◆ INFORMATION GIVEN:
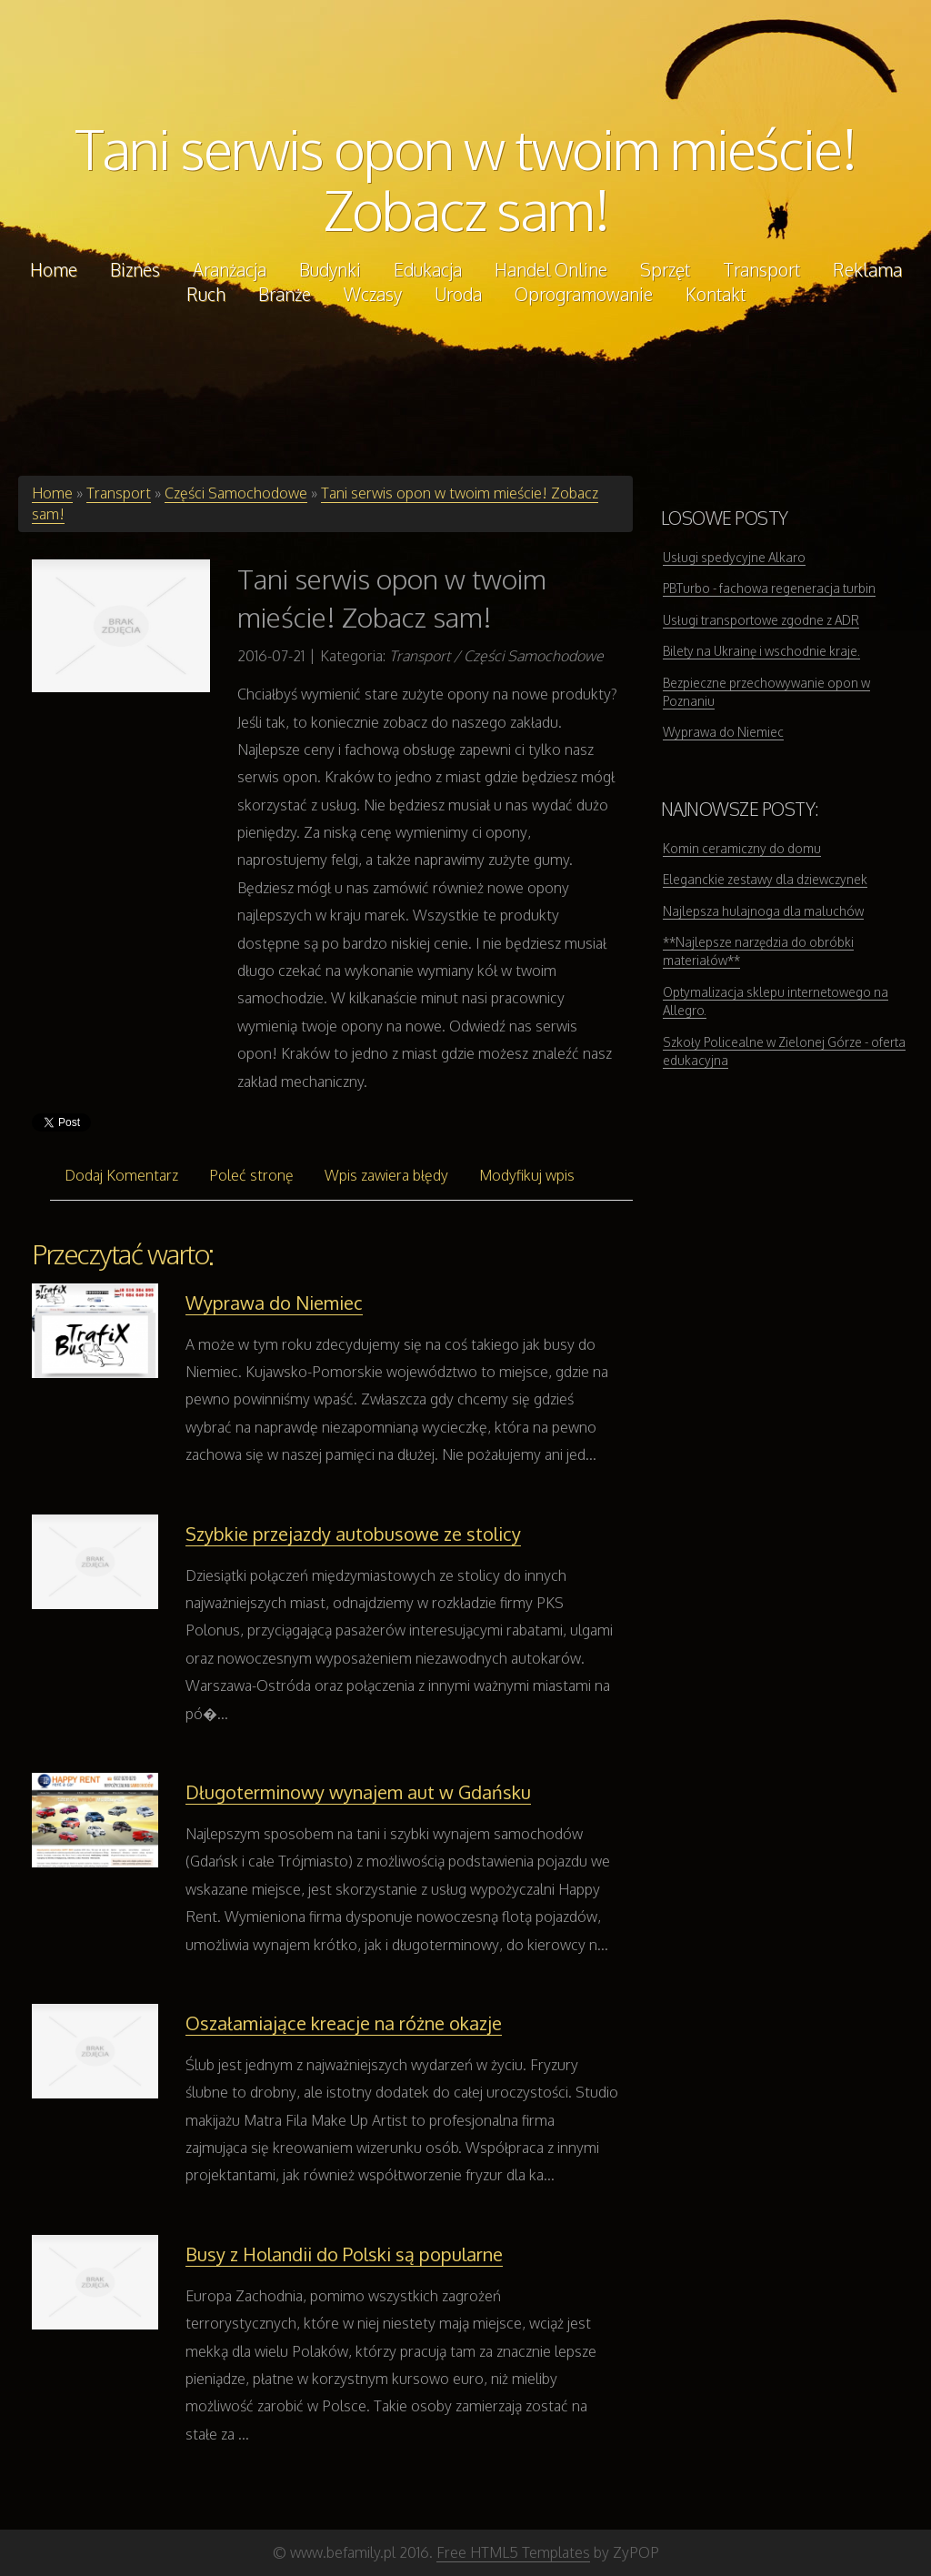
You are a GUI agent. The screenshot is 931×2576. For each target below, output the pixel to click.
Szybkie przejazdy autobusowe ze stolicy (353, 1533)
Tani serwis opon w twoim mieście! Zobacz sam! (465, 179)
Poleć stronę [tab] (251, 1175)
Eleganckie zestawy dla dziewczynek (765, 879)
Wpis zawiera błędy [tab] (386, 1175)
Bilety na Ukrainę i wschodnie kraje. (761, 651)
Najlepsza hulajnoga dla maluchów (763, 911)
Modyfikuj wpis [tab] (527, 1175)
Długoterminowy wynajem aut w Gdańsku (358, 1792)
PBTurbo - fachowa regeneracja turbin (769, 588)
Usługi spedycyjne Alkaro (734, 557)
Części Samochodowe (236, 493)
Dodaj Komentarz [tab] (121, 1175)
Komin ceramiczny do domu (742, 848)
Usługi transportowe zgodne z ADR (761, 620)
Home (52, 493)
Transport (118, 493)
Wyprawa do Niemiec (274, 1302)
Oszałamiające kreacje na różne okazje (343, 2023)
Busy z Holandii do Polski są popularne (344, 2254)
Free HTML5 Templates (513, 2552)
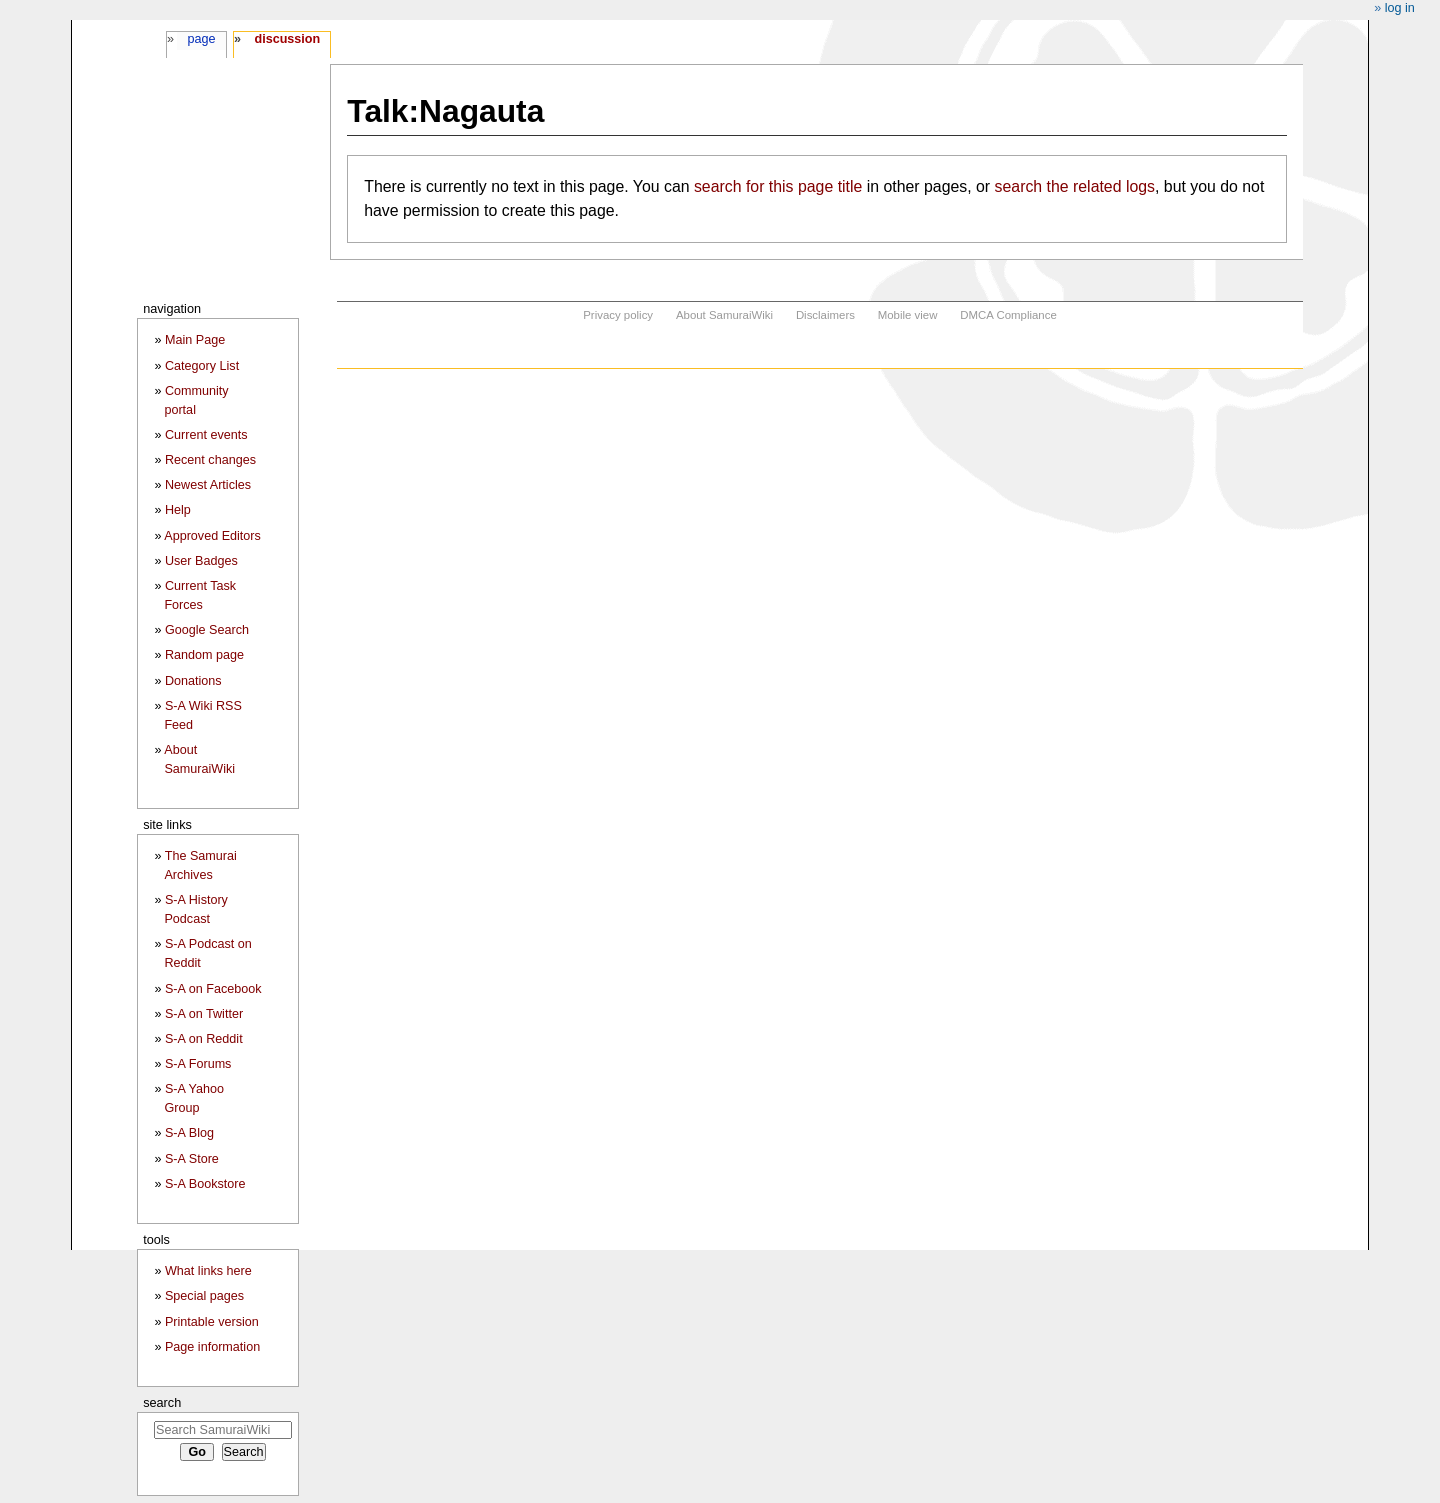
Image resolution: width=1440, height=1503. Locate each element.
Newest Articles (208, 485)
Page (201, 39)
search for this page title (778, 186)
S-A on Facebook (213, 989)
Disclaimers (825, 315)
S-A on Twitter (204, 1014)
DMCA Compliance (1008, 315)
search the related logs (1075, 186)
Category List (202, 366)
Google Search (207, 630)
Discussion (287, 39)
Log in (1400, 8)
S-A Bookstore (205, 1184)
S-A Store (192, 1159)
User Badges (201, 561)
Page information (212, 1347)
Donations (193, 681)
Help (178, 510)
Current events (206, 435)
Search (162, 1402)
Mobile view (908, 315)
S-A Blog (189, 1133)
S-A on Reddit (204, 1039)
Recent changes (210, 460)
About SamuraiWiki (724, 315)
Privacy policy (618, 315)
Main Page (195, 340)
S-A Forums (198, 1064)
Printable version (212, 1322)
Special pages (204, 1296)
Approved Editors (212, 536)
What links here (208, 1271)
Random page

◆ AIM OF THE TASK: Word-for-word transcript, pictures excluded: copy all the material above.

◆ WRITTEN REPLY:
You are a GUI agent. The screenshot is 931×2576. For each target below, output the pixel to click.
Szybkie przejazdy autobusowe ze stolicy (353, 1533)
Tani serwis opon w twoim mieście! Zobacz sam! (465, 179)
Poleć stronę [tab] (251, 1175)
Eleganckie zestawy dla dziewczynek (765, 879)
Wpis zawiera błędy [tab] (386, 1175)
Bilety na Ukrainę i wschodnie kraje. (761, 651)
Najlepsza hulajnoga dla maluchów (763, 911)
Modyfikuj wpis [tab] (527, 1175)
Długoterminowy wynajem aut w Gdańsku (358, 1792)
PBTurbo - fachowa regeneracja turbin (769, 588)
Usługi spedycyjne Alkaro (734, 557)
Części Samochodowe (236, 493)
Dodaj Komentarz [tab] (121, 1175)
Komin ceramiczny do domu (742, 848)
Usługi transportowe zgodne z ADR (761, 620)
Home (52, 493)
Transport (118, 493)
Wyprawa do Niemiec (274, 1302)
Oszałamiające kreacje na różne okazje (343, 2023)
Busy z Holandii do Polski są popularne (344, 2254)
Free HTML5 Templates (513, 2552)
Image resolution: width=1440, height=1503. Locate each element.
Newest Articles (208, 485)
Page (201, 39)
search for this page title (778, 186)
S-A on Facebook (213, 989)
Disclaimers (825, 315)
S-A on Twitter (204, 1014)
DMCA Compliance (1008, 315)
search the related logs (1075, 186)
Category List (202, 366)
Google Search (207, 630)
Discussion (287, 39)
Log in (1400, 8)
S-A Bookstore (205, 1184)
S-A Store (192, 1159)
User Badges (201, 561)
Page information (212, 1347)
Donations (193, 681)
Help (178, 510)
Current events (206, 435)
Search (162, 1402)
Mobile view (908, 315)
S-A Blog (189, 1133)
S-A on Reddit (204, 1039)
Recent changes (210, 460)
About SamuraiWiki (724, 315)
Privacy policy (618, 315)
Main Page (195, 340)
S-A Forums (198, 1064)
Printable version (212, 1322)
Special pages (204, 1296)
Approved Editors (212, 536)
What links here (208, 1271)
Random page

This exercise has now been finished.